Search the data for "YouTube". Return each matching line.

************

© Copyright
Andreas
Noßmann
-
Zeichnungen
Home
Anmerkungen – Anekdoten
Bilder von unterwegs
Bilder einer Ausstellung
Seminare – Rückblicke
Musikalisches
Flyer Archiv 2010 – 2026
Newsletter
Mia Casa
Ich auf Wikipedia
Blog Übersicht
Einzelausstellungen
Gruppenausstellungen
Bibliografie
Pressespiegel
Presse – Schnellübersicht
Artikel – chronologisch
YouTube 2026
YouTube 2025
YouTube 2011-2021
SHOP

************

- RESPONSE AREA
YouTube 2026
YouTube 2025
YouTube 2011-2021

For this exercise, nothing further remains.